NEW YORK, April 7 (LPC) - In the years that followed the global financial crisis, private debt managers added myriad strategies to their product suite, including niche ones like aircraft investing, an industry now at the epicenter of the fallout from the coronavirus pandemic.

Attracted by higher investment returns during years of low-interest rates, some of the most prominent managers in private debt, including the Carlyle Group, KKR, and Apollo Global Management, found their way into the sector.

Aircraft leasing and aircraft asset-backed securities are the main investment strategies. The former is how airlines finance their airplanes, the latter a way for credit managers to finance aircraft acquisitions.

Returns for aircraft leasing can depend on the age and type of the planes. Younger, smaller airplanes return the least at 3-5%, and older, larger aircraft, the most at 10-12%, a survey by British aviation finance research firm Ishka found.

Aircraft ABS have different levels of debt varying in risk, and each level can return in excess of 2% more than comparable corporate bonds, according to a Guggenheim Partners research paper.

Capital has come from a variety of locations: Carlyle has dedicated private funds, while KKR has committed capital from its credit and infrastructure funds, in addition to its business development company (BDC), which Apollo has also done.

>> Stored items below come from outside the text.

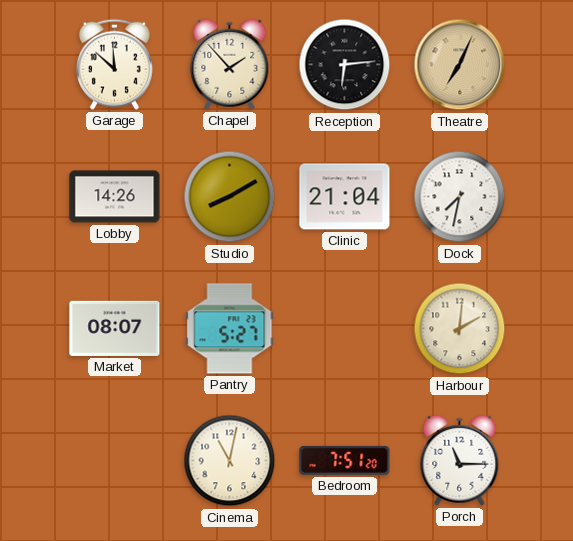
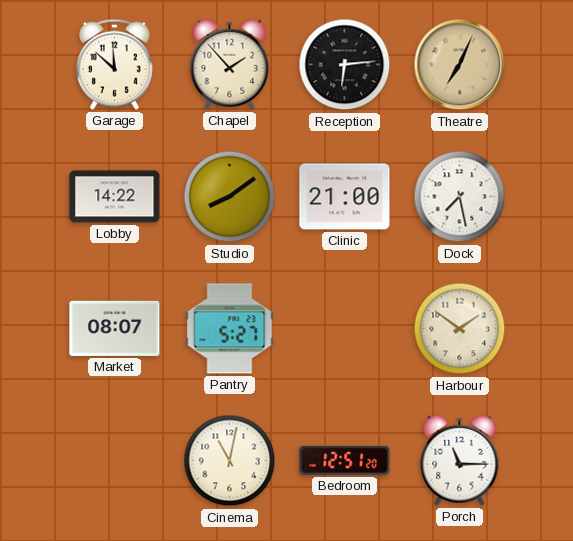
Lobby: 14:26 -> 14:22
Studio: 8:10 -> 8:09
Clinic: 21:04 -> 21:00
Dock: 7:32 -> 7:28
Harbour: 2:01 -> 1:51
Bedroom: 7:51 -> 12:51
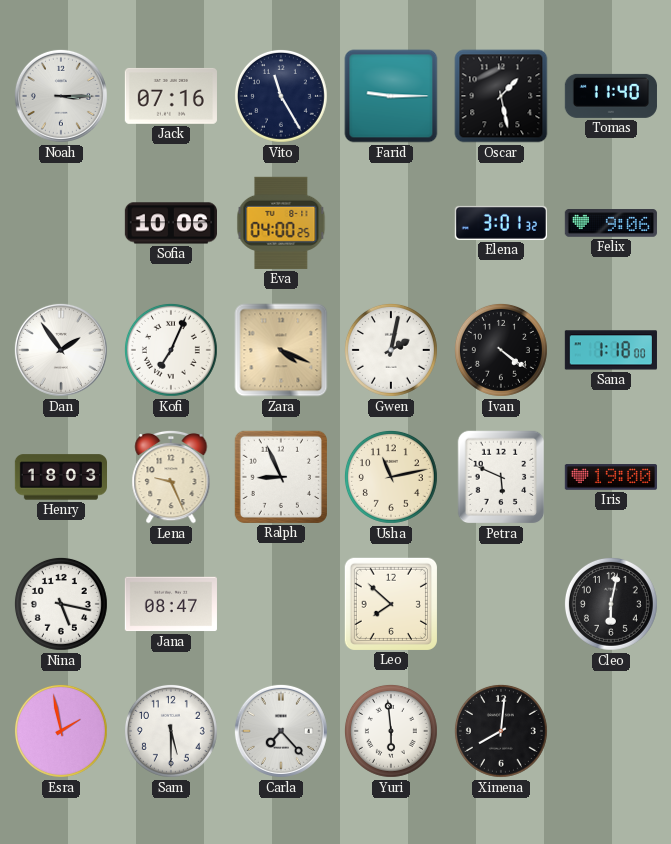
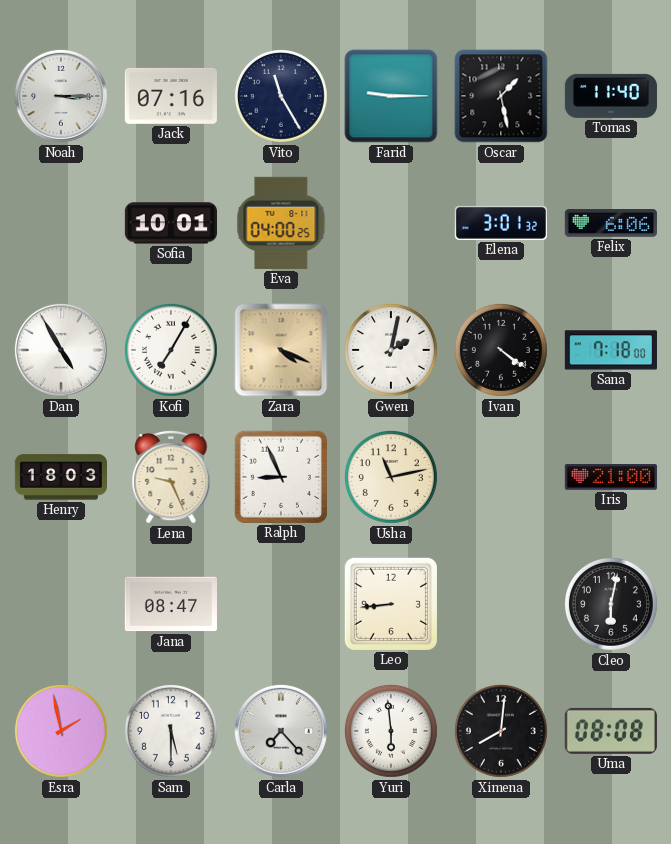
Sofia: 10:06 -> 10:01
Felix: 9:06 -> 6:06
Dan: 1:54 -> 4:55
Kofi: 7:04 -> 7:05
Sana: 1:18 -> 7:18
Petra: 5:49 -> none
Iris: 19:00 -> 21:00
Nina: 5:17 -> none
Leo: 7:52 -> 8:44
Uma: none -> 08:08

The unprecedented health crisis is forcing aircraft investors to address its most significant challenge in years. For the week of March 30, departures globally and in the US were down by almost one-half and one-quarter, respectively, according to air flight data tracker OAG. Demand was down around the world each week of February and March.

Fitch Ratings last month assigned a negative outlook for aircraft lessors, which had a stable outlook at the beginning of the year. Growing passenger traffic and strong liquidity positions contributed to the change.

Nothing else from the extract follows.